Те, кто нажился на войне, спускались с Севера в никелированных новеньких экипажах с отражающейся в каждой фаре физиономией выездного лакея и, сравнивая свое нищее детство с детством своих отпрысков, испытывали чувство удовлетворения. Пресытившись Бенсоном и его шекспировской труппой, провинция срыгнула, и те со своими убогими, шатающимися, в дырах и подтеках декорациями вернулись в Оксфорд, вследствие чего нам за неделю по подписке пришлось высидеть ни много ни мало тридцать пять действий. Обочины дорог украсились завтраками на траве, ирисами и сломанными мотоциклами. Пригород превратился в один сплошной зеленый ковер, по которому расхаживали жители во фраках и котелках. Ни одной дуплистой, побеленной известью яблоне не дано было избежать соседства с шумным пикником, а камышам — с шипящими фотографами, возвращающими природе поэзию, когда-то у нее позаимствованную. В ознаменование конца учебного года было открыто нескончаемое заседание, сопровождаемое, как скачки, одобрительными возгласами, оглашаемое звуком трещоток, взрывом петард, мелодией регтайма, с исходящими от всего этого запахами лимонада и чая.
На Месопотамии был устроен ночной праздник. У каждого колледжа были свои понтоны, все они были иллюминированы, часть лампочек мигала. В воду летели пробки, в воздухе повисали акведуки из дыма от ракет, бенгальский огонь скатертью расстилался над речной гладью. Я был один в каноэ с мокрыми от росы подушками и греб по направлению к шлюзам. Прожектора рассекали теплую ночную мглу, и моим глазам представали то увитая плющом айслингтонская церковь, то лодки с распевающими на них студентами. Одна из лодок, словно во внезапно открывшийся проход, вошла в дорожку, образованную электрическим светом. Она прошла совсем рядом со мной, я оставался в темноте. Прожектор бил прямо в лицо сидящей в ней женщине в белом одеянии — я узнал Дельфину. Она курила, была, по всей видимости, пьяна и уже утратила над собой всякий контроль. В глубине лодки по седым вьющимся волосам я узнал и миссис Уорфорд. На носу лодки, задрав ноги лежал, и играл на банджо субъект подозрительной наружности — мне подумалось, что он из американских итальянцев. В своих гориллоподобных челюстях он зажал фонарь, и тот подсвечивал снизу его усы а ля Шарло и черные дырки ноздрей. Тьма мгновенно поглотила их. Я увидел лишь брошенную Дельфиной и зашипевшую в воде сигарету.
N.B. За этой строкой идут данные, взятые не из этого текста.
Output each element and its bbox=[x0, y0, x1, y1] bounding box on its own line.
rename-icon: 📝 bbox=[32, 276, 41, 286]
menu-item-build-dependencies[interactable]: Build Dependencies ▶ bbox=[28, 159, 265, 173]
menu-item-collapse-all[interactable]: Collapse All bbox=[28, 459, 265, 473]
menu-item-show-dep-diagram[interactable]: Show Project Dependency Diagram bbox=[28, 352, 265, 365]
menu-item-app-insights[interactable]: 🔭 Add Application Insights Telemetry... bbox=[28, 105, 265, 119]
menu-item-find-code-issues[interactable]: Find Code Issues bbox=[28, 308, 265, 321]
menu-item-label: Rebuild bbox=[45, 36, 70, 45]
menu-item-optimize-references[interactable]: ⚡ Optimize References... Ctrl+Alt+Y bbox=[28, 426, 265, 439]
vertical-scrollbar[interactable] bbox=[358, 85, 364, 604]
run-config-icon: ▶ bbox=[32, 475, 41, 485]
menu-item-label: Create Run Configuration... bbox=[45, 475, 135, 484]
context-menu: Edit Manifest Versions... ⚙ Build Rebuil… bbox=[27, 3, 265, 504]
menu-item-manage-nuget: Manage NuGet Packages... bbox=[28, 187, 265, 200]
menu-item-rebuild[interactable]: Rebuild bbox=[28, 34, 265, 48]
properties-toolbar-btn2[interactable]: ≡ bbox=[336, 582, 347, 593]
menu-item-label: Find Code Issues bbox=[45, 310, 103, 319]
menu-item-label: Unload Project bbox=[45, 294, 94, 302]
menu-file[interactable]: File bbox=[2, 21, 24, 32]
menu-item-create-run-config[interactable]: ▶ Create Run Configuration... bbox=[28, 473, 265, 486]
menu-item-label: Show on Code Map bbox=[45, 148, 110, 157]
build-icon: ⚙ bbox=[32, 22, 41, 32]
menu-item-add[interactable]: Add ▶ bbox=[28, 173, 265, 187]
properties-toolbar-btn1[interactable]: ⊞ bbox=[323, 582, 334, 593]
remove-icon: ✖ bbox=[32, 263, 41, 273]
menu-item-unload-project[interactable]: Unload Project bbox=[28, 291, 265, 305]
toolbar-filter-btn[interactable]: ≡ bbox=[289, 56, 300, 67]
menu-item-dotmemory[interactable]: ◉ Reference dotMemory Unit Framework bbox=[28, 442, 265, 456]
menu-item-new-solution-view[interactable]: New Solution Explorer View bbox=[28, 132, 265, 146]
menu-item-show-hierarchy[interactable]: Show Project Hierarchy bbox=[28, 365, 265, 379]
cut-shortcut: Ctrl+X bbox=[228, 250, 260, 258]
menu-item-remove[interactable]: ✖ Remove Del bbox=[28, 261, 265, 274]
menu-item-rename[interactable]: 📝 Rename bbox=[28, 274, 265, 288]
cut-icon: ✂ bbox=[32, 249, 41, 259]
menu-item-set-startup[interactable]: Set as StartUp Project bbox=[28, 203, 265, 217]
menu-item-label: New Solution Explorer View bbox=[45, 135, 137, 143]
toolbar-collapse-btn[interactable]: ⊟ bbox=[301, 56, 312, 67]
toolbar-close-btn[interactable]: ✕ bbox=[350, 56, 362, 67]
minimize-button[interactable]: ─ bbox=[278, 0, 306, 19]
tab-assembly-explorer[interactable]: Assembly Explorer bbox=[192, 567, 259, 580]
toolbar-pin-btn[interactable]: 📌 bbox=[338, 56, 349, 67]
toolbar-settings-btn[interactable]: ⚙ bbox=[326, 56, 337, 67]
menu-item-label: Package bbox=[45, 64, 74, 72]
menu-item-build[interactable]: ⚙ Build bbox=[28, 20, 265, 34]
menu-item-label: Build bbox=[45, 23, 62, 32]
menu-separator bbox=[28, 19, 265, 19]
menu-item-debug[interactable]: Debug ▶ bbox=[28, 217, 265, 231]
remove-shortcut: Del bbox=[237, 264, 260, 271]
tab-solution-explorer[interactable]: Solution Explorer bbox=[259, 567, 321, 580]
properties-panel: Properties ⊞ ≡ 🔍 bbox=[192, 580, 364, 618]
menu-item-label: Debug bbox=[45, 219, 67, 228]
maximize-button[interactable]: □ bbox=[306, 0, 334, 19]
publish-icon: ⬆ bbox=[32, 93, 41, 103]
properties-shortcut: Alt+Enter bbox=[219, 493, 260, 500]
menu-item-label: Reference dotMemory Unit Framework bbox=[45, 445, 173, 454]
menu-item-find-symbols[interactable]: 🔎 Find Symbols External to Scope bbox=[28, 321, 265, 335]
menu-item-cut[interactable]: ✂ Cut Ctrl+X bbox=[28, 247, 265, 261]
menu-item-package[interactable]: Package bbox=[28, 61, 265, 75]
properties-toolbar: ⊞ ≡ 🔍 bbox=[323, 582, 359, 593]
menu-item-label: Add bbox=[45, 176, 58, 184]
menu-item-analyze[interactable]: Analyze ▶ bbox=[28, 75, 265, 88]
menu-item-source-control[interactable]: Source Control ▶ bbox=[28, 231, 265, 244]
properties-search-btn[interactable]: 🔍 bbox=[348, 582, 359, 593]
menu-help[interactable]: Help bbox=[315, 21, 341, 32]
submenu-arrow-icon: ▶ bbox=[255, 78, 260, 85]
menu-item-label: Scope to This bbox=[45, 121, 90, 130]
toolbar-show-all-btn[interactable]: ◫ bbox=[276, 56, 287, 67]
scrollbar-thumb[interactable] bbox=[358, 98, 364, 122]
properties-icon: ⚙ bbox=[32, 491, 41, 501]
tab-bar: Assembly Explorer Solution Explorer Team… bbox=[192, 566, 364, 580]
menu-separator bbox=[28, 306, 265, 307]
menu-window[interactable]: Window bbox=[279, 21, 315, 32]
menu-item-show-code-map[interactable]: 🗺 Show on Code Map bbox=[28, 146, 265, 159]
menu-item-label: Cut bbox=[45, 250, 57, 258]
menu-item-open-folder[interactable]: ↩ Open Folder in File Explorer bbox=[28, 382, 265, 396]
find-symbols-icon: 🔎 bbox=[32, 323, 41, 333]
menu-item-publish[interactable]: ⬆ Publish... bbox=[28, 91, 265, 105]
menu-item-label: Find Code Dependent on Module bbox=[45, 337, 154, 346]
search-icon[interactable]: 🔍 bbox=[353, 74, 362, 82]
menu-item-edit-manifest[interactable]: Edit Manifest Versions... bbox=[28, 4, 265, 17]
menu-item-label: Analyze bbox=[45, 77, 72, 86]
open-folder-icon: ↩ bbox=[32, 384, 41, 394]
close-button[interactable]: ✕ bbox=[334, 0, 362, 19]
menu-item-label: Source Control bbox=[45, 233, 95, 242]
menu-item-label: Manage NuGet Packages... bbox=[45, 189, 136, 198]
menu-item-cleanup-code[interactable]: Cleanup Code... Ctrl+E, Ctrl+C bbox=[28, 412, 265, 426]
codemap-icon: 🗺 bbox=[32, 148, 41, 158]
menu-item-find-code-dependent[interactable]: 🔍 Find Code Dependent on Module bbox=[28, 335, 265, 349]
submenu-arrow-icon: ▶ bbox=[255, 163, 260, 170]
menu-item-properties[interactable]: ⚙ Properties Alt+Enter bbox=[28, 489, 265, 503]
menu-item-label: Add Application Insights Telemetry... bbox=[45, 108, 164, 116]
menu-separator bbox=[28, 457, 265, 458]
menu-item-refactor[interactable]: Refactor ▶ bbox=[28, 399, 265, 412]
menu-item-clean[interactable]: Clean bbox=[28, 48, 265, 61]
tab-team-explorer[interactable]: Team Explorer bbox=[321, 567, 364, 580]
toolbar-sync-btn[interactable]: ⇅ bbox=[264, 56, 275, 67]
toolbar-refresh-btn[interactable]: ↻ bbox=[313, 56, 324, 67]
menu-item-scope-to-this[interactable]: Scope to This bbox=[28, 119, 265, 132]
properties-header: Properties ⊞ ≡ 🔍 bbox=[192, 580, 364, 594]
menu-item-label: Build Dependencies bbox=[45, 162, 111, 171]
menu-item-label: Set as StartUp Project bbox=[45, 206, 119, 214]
Я был неприятно поражен, смущен, даже обижен — и не тем, что своими глазами увидел новую Дельфину, о существовании которой до тех пор только догадывался — опустившуюся и окруженную недостойными людьми, — а тем, что она скрыла от меня свое присутствие там, где в это время был мой дом. В письме, полученном от нее некоторое время спустя, не было и намека на то, что она отлучалась из Лондона. Мое дружеское чувство к ней было обмануто; а при мысли, что, возможно, она больше не была свободна в своих поступках, меня охватила жалость: существо, созданное столь совершенным и так низко опустившееся, готовом влиться в жуткое стадо одиноких женщин, падких на различного рода приключения, кому подспудное призвание повелевает удалиться как от любви к себе — спасительной для красивых женщин, так и от естественных наклонностей, доставляющих радость другим.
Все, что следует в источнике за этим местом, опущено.